The good folks over at DC Spark are building a side chain called Milkomeda. When launched, Milkomeda will allow Ethereum smart contracts to interact with Cardano without having to rewrite the Ethereum code. Most side chains use their own ledger and token system; Milkomeda is doing something different. Since they are building functionality specifically for linking to Cardano, Milkomeda will be using Cardano’s ADA as the currency for paying fees. This is novel and pretty cool!
Side chains allow developers to extend what blockchain networks can do, but creating one is no small task! It’s like creating your own little blockchain, with all the software development and server access required to do that work. To make these kinds of projects easier and more accessible, Cardano users will have access to a new tool called state channels. They will function like side chains in the sense that the transactions will be performed between a smaller set of servers, instead of the main cardano network of servers. As a result, translation will be much much faster. These state channels will be able to process 1000 transactions per second (TPS), whereas Cardano mainnet can only do about 300 TPS.
State channels are not available yet, but when they are, the concept is that they can be created when two or more parties simply agree to “form one.” Cardano will then create a direct conneciton between the two parties and those partites get to set whatever transaction fee they would like to set or even make it free. Once connected parties in the channel can start interacting with each other.

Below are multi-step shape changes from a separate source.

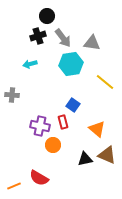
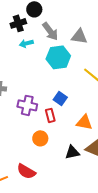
black cross: (38, 36) -> (18, 23), moved
cyan arrow: (30, 64) -> (26, 43), moved
purple cross: (40, 126) -> (27, 105), moved
orange triangle: (97, 129) -> (84, 122), turned -30

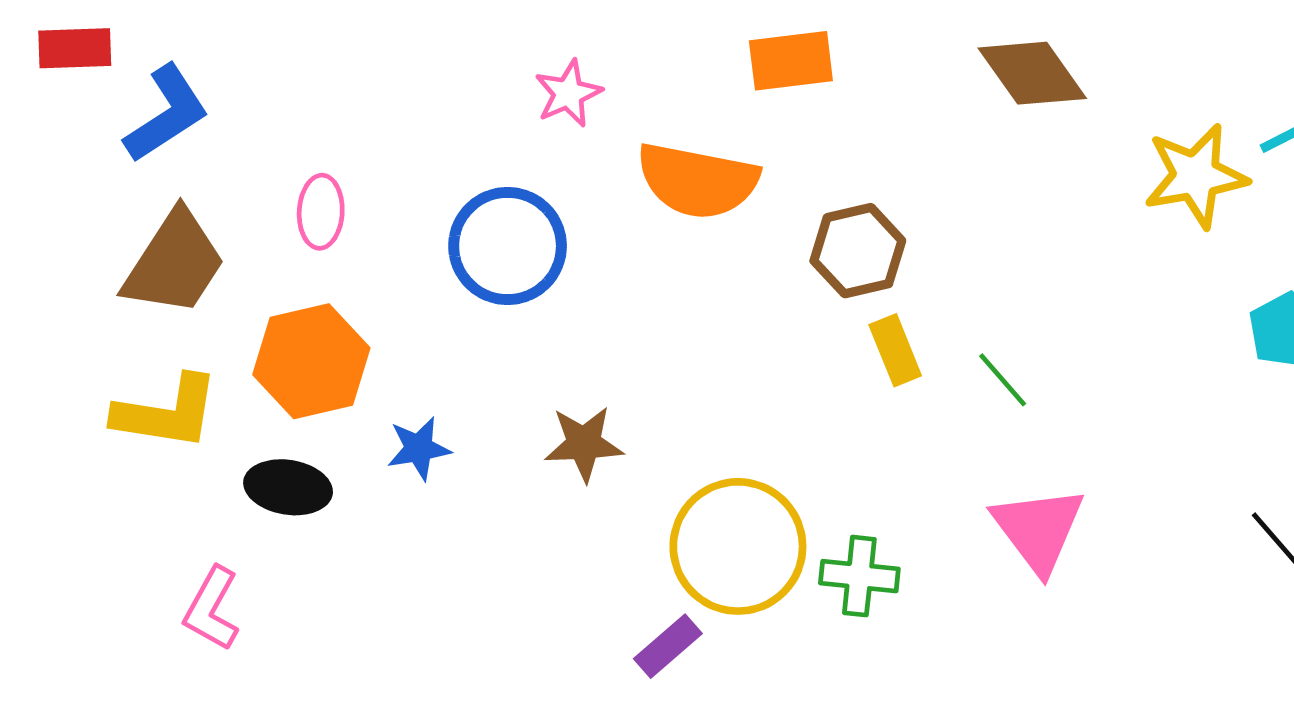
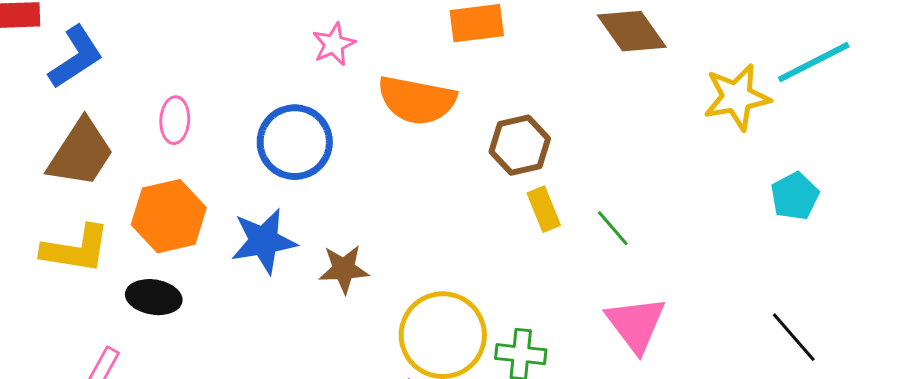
blue star: (419, 448) -> (264, 241), moved, size x1.6

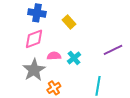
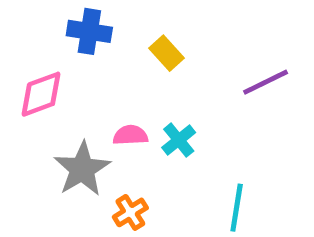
pink diamond: (34, 39) -> (41, 94), moved
purple line: (113, 50) -> (266, 82), moved

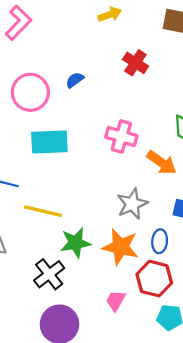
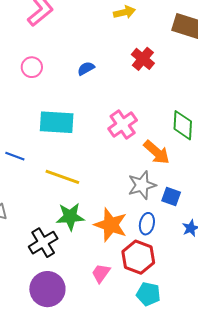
pink circle: (30, 92) -> (32, 67), moved, size x0.6
pink cross: (121, 136) -> (123, 124), turned 32
gray star: (132, 204) -> (142, 185), moved
yellow line: (43, 211) -> (62, 177), moved

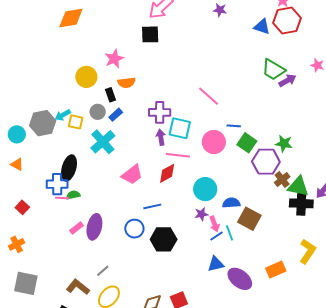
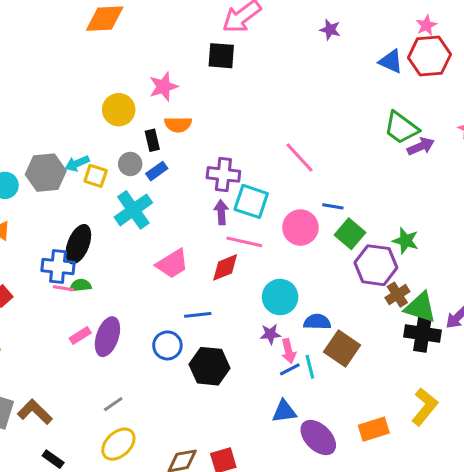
brown L-shape: (78, 287) -> (35, 412), moved

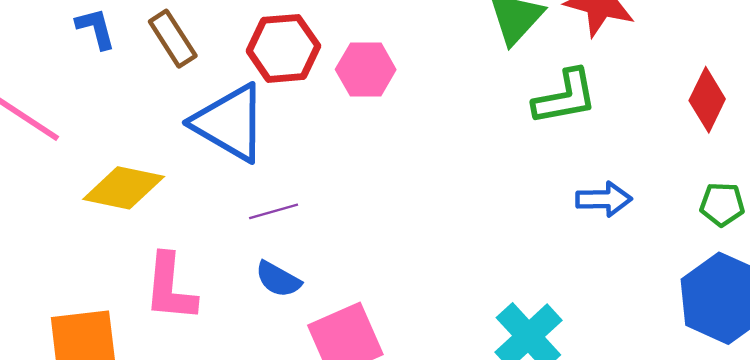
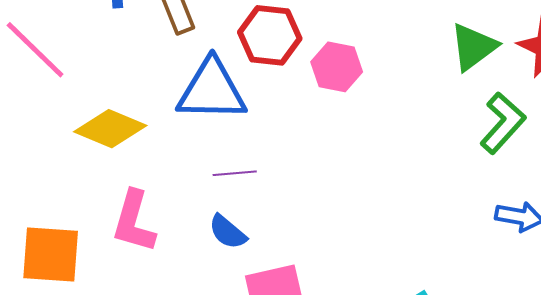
green L-shape: (565, 97) -> (503, 123), turned -48
blue triangle: (230, 123) -> (212, 90), turned -40

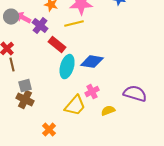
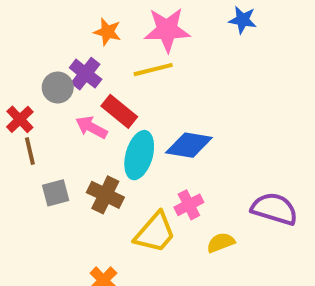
gray circle: (11, 17) -> (58, 87), moved
pink arrow: (23, 18) -> (91, 127), moved
brown cross: (25, 100) -> (105, 195), moved

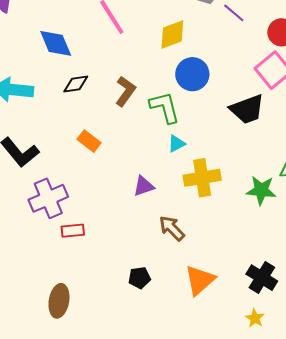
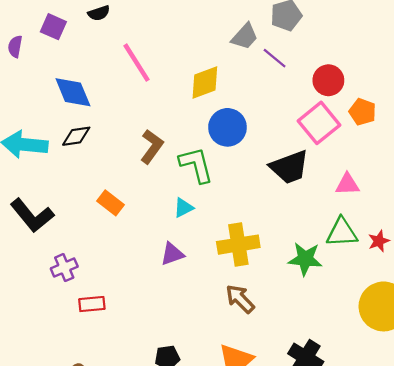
black diamond: (76, 84) -> (76, 136), moved
cyan triangle: (176, 144) -> (183, 208), moved
purple cross: (48, 198) -> (64, 268), size x0.6
brown arrow: (172, 228) -> (240, 299), moved

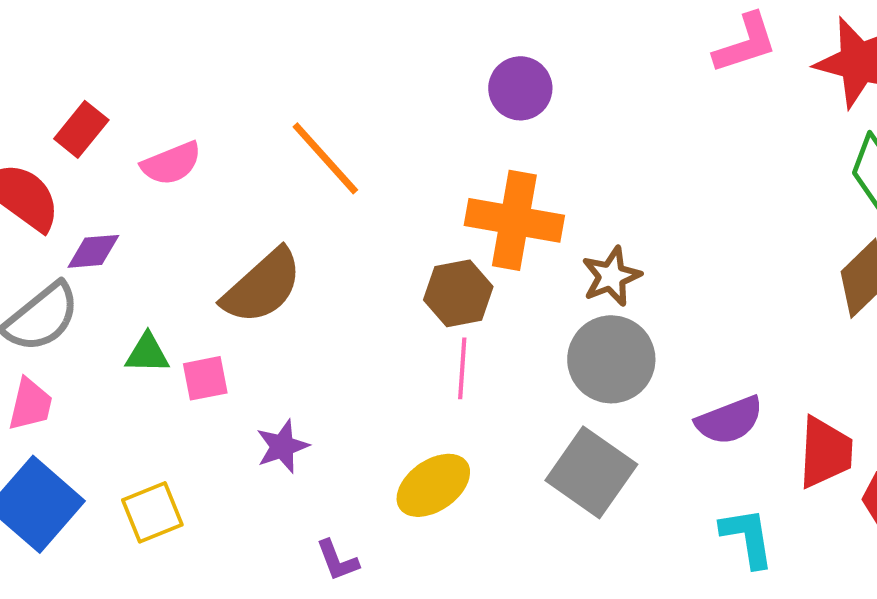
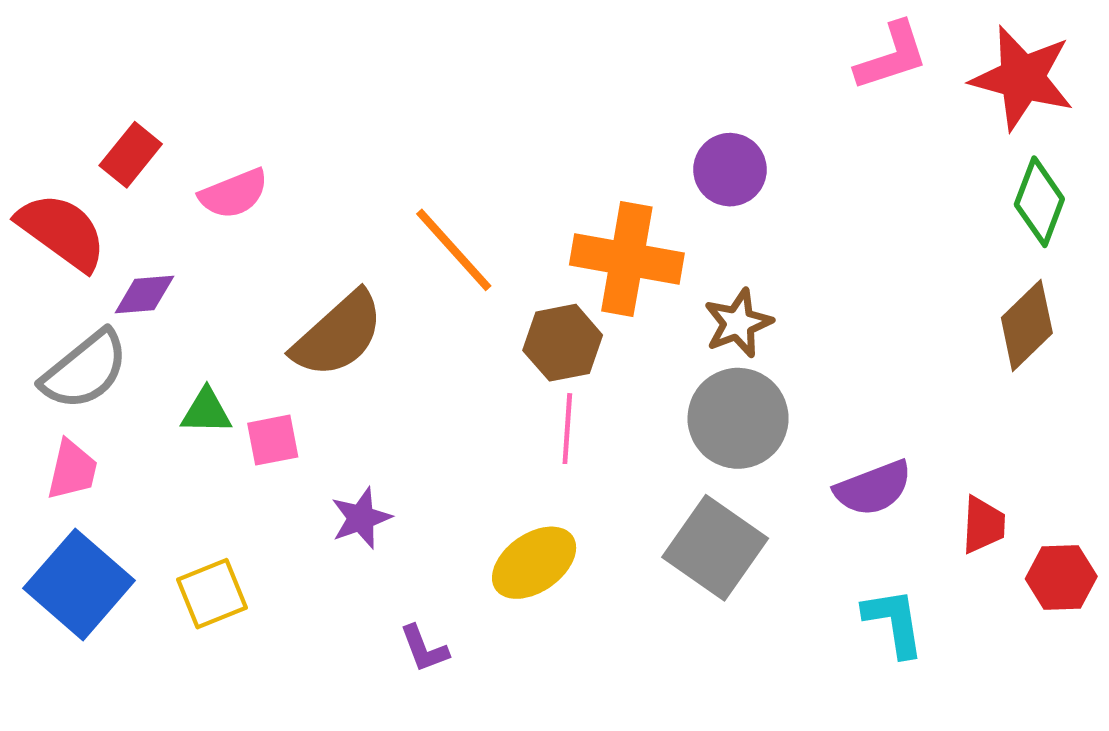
purple circle: (520, 88) -> (730, 170), moved
orange line: (325, 158) -> (454, 250), moved
red trapezoid: (825, 452) -> (983, 525), size x0.7

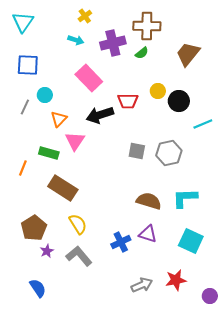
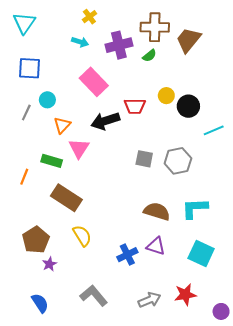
brown trapezoid: (188, 54) -> (188, 40), moved
gray L-shape: (79, 256) -> (94, 296), moved

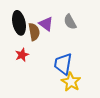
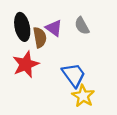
red star: (22, 55) -> (26, 64), size x1.6
blue trapezoid: (63, 64) -> (74, 75), turned 135

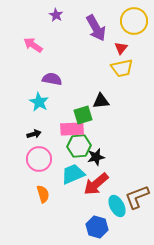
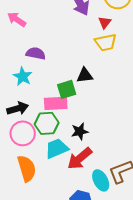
black arrow: (34, 134) -> (18, 108), size x1.5
green hexagon: (79, 146) -> (47, 123), moved
orange semicircle: (43, 194) -> (27, 168), size x1.5

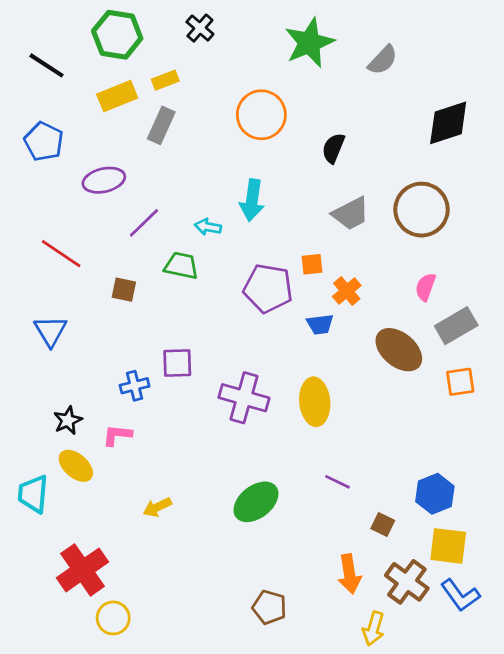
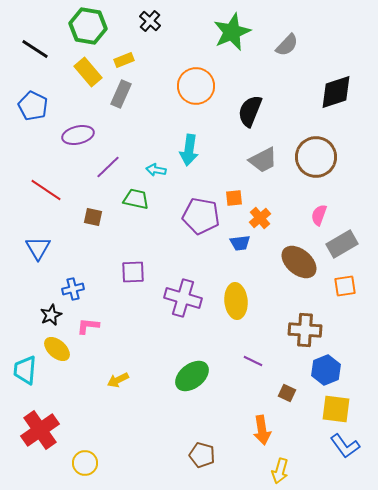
yellow rectangle: (117, 96) -> (88, 72), turned 72
black semicircle: (333, 148) -> (250, 111), size x1.4
blue cross: (135, 386) -> (73, 289), moved
red cross: (82, 570) -> (40, 430), moved
brown cross: (407, 582) -> (305, 330), moved, turned -32

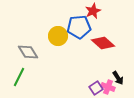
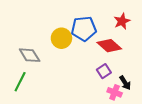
red star: (93, 11) -> (122, 21), moved
purple square: (96, 88) -> (104, 71), moved

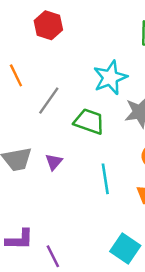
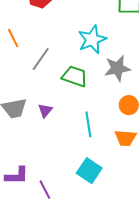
cyan square: (125, 248) -> (89, 171), moved

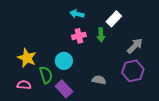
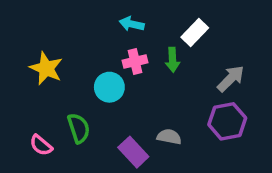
yellow star: (27, 58) -> (46, 68), moved
cyan circle: (64, 61) -> (109, 87), moved
pink semicircle: (24, 85) -> (41, 145), turned -144
purple rectangle: (64, 89) -> (133, 152), moved

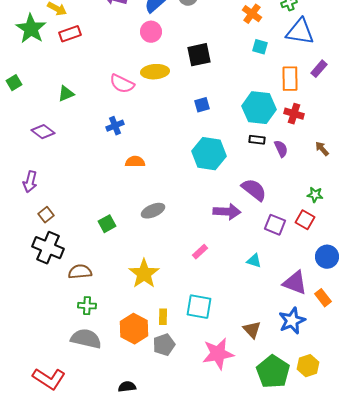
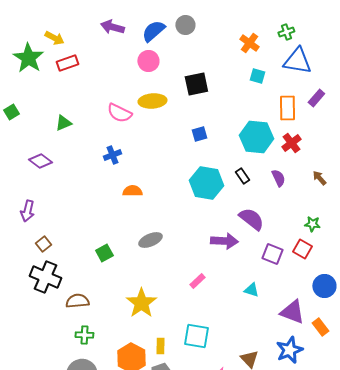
red cross: (294, 114) -> (291, 143), turned 36
black rectangle: (257, 140) -> (242, 176), moved, turned 49

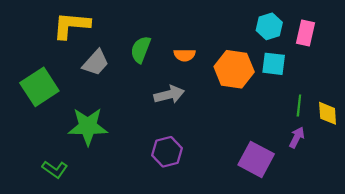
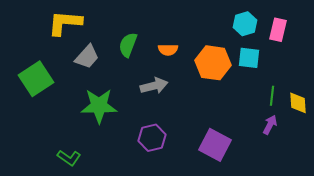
green star: (88, 126) -> (99, 106), moved
purple square: (256, 159) -> (215, 145), moved
green L-shape: (55, 169) -> (69, 158), moved

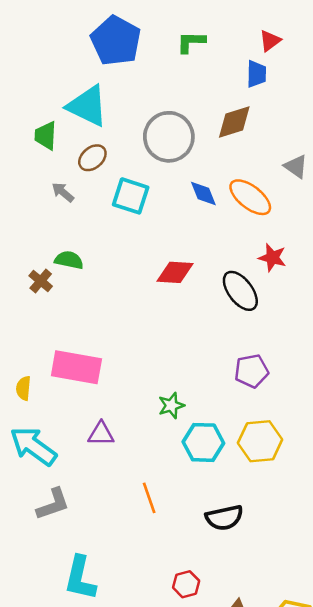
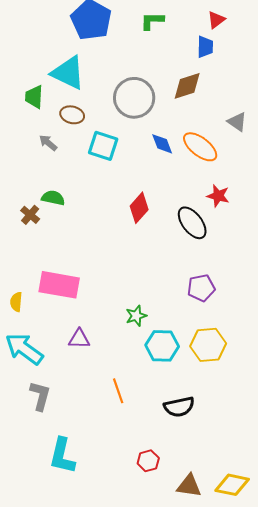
brown ellipse: (92, 158) -> (72, 115), turned 55
red diamond: (175, 272) -> (139, 208), turned -52
gray L-shape: (53, 504) -> (40, 396), turned -56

While this is going on, Cardano will guarantee that no money will be lost and that you can’t create extra money out of thin air. At any time, one of the parties can opt out of the channel. When this happens, Cardano will break up the channel and transfer all the transaction details back to the main chain. If these channels run for a long time, Cardano will also create regular snapshots and save them to the main chain.
Unlike Milkomeda, Liquid, and virtually every other side chain that exists today, you won’t have to write new code to use a Cardano state channel. You can simply opt into one when you are creating your transactions. This is why the full name of the Cardano “light side chain” is: “Hydra: Fast Isomorphic State Channels.” Isomorphic programming in computer science is when you can take the same code and run it in two different contexts that are pegged to each other. This is so powerful that Cardano itself may establish some “always-on” state channels and use them to process certain types of general transitions to keep the entire network buzzing along.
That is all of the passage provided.